***** Dataset records *****

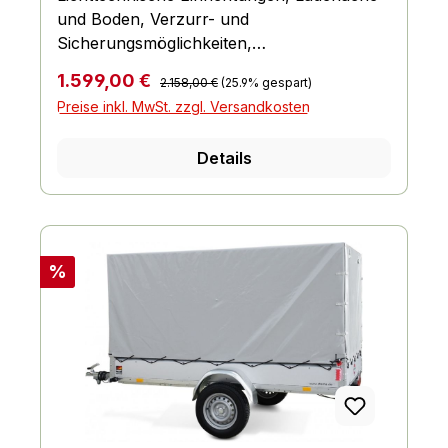
und Boden, Verzurr- und
Sicherungsmöglichkeiten,
Einhängemöglichkeiten für Planen und
Regulärer Preis:
Verkaufspreis:
1.599,00 €
2.158,00 €
(25.9% gespart)
Netze, Räder und Achsen, Bordwand,
Preise inkl. MwSt. zzgl. Versandkosten
Reling und Co., Fahrgestell und Rahmen
Details
Rabatt
%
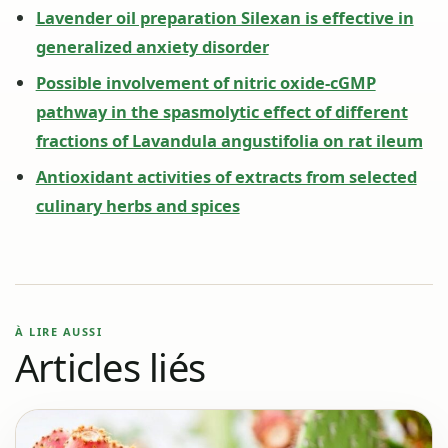
Lavender oil preparation Silexan is effective in
generalized anxiety disorder
Possible involvement of nitric oxide-cGMP
pathway in the spasmolytic effect of different
fractions of Lavandula angustifolia on rat ileum
Antioxidant activities of extracts from selected
culinary herbs and spices
À LIRE AUSSI
Articles liés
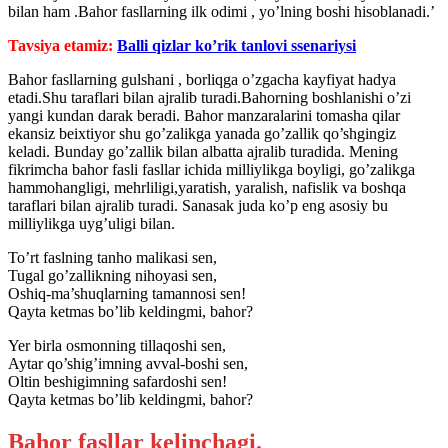
bilan ham .Bahor fasllarning ilk odimi , yo’lning boshi hisoblanadi.’
Tavsiya etamiz:
Balli qizlar ko’rik tanlovi ssenariysi
Bahor fasllarning gulshani , borliqga o’zgacha kayfiyat hadya
etadi.Shu taraflari bilan ajralib turadi.Bahorning boshlanishi o’zi
yangi kundan darak beradi. Bahor manzaralarini tomasha qilar
ekansiz beixtiyor shu go’zalikga yanada go’zallik qo’shgingiz
keladi. Bunday go’zallik bilan albatta ajralib turadida. Mening
fikrimcha bahor fasli fasllar ichida milliylikga boyligi, go’zalikga
hammohangligi, mehrliligi,yaratish, yaralish, nafislik va boshqa
taraflari bilan ajralib turadi. Sanasak juda ko’p eng asosiy bu
milliylikga uyg’uligi bilan.
To’rt faslning tanho malikasi sen,
Tugal go’zallikning nihoyasi sen,
Oshiq-ma’shuqlarning tamannosi sen!
Qayta ketmas bo’lib keldingmi, bahor?
Yer birla osmonning tillaqoshi sen,
Aytar qo’shig’imning avval-boshi sen,
Oltin beshigimning safardoshi sen!
Qayta ketmas bo’lib keldingmi, bahor?
Bahor fasllar kelinchagi.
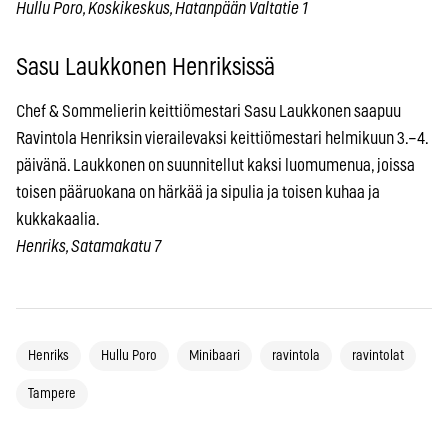
Hullu Poro, Koskikeskus, Hatanpään Valtatie 1
Sasu Laukkonen Henriksissä
Chef & Sommelierin keittiömestari Sasu Laukkonen saapuu
Ravintola Henriksin vierailevaksi keittiömestari helmikuun 3.–4.
päivänä. Laukkonen on suunnitellut kaksi luomumenua, joissa
toisen pääruokana on härkää ja sipulia ja toisen kuhaa ja
kukkakaalia.
Henriks, Satamakatu 7
Henriks
Hullu Poro
Minibaari
ravintola
ravintolat
Tampere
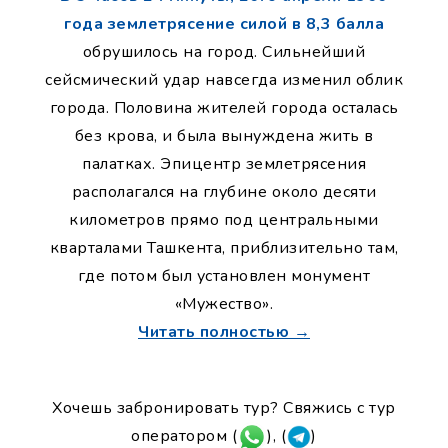
года землетрясение силой в 8,3 балла
обрушилось на город. Сильнейший
сейсмический удар навсегда изменил облик
города. Половина жителей города осталась
без крова, и была вынуждена жить в
палатках. Эпицентр землетрясения
располагался на глубине около десяти
километров прямо под центральными
кварталами Ташкента, приблизительно там,
где потом был установлен монумент
«Мужество».
Читать полностью →
Хочешь забронировать тур? Свяжись с тур
оператором (
), (
)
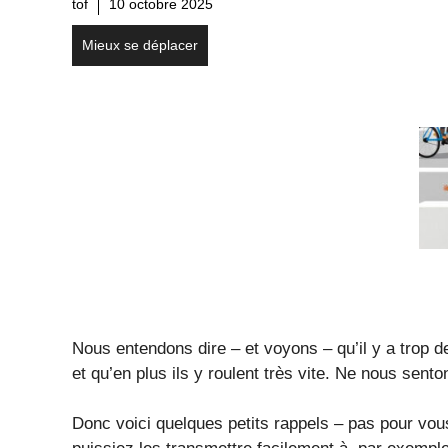
tof
10 octobre 2025
Mieux se déplacer
Nous entendons dire – et voyons – qu’il y a trop de
et qu’en plus ils y roulent très vite. Ne nous senton
Donc voici quelques petits rappels – pas pour vo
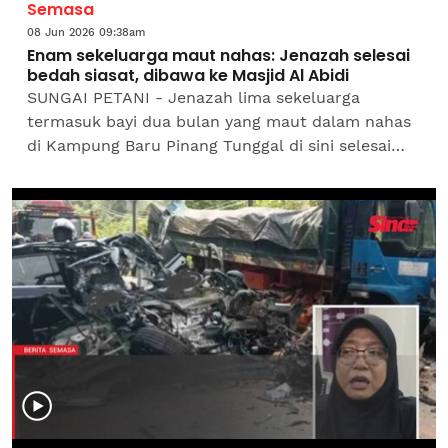
Semasa
08 Jun 2026 09:38am
Enam sekeluarga maut nahas: Jenazah selesai
bedah siasat, dibawa ke Masjid Al Abidi
SUNGAI PETANI - Jenazah lima sekeluarga
termasuk bayi dua bulan yang maut dalam nahas
di Kampung Baru Pinang Tunggal di sini selesai
menjalani proses bedah siasat di Hospital
Sultanah Bahiyah (HSB)...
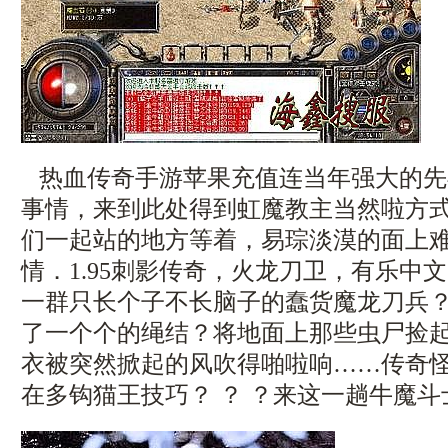
热血传奇手游苹果充值连当年强大的先
事情，来到此处得到虹魔教主当然啦方
们一起站的地方等着，易琮淡漠的面上
情．1.95刺影传奇，火龙刀卫，有乐中
一群只长个子不长脑子的蠢货魔龙刀兵
了一个个的绳结？将地面上那些虫尸捡
衣被突然掀起的风吹得啪啦响……传奇
在多钩猫王技巧？ ？ ？来这一趟牛魔斗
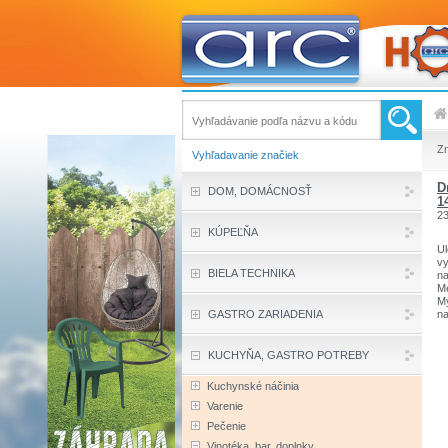
Z
Vyhľadavanie značiek
D
DOM, DOMÁCNOSŤ
1
2
KÚPEĽŇA
Ul
vy
BIELA TECHNIKA
na
Me
My
GASTRO ZARIADENIA
na
na
vy
pe
KUCHYŇA, GASTRO POTREBY
je
na
Kuchynské náčinia
pr
up
Varenie
Vl
Pečenie
- 
- 
Vinotéka, bar, doplnky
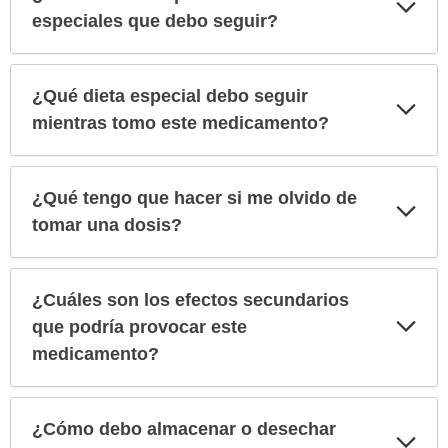
Exp
sec
especiales que debo seguir?
¿Qué dieta especial debo seguir
Exp
sec
mientras tomo este medicamento?
¿Qué tengo que hacer si me olvido de
Exp
sec
tomar una dosis?
¿Cuáles son los efectos secundarios
Exp
que podría provocar este
sec
medicamento?
¿Cómo debo almacenar o desechar
Exp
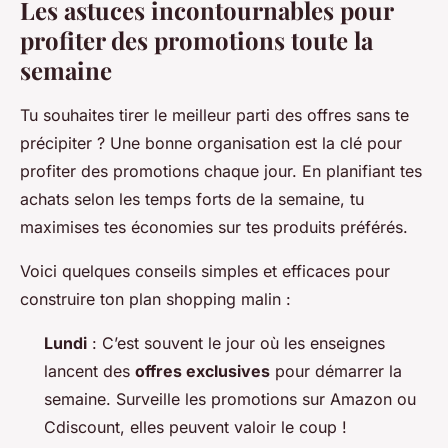
Les astuces incontournables pour
profiter des promotions toute la
semaine
Tu souhaites tirer le meilleur parti des offres sans te
précipiter ? Une bonne organisation est la clé pour
profiter des promotions chaque jour. En planifiant tes
achats selon les temps forts de la semaine, tu
maximises tes économies sur tes produits préférés.
Voici quelques conseils simples et efficaces pour
construire ton plan shopping malin :
Lundi
: C’est souvent le jour où les enseignes
lancent des
offres exclusives
pour démarrer la
semaine. Surveille les promotions sur Amazon ou
Cdiscount, elles peuvent valoir le coup !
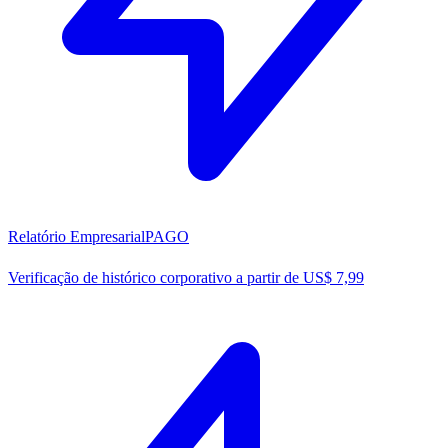
Relatório Empresarial
PAGO
Verificação de histórico corporativo a partir de US$ 7,99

*****

Exactly the lines from the one containing "Relatório Empresarial" through the end of the records above are to be printed, and no others.

### Answer to this task
Relatório Empresarial
PAGO
Verificação de histórico corporativo a partir de US$ 7,99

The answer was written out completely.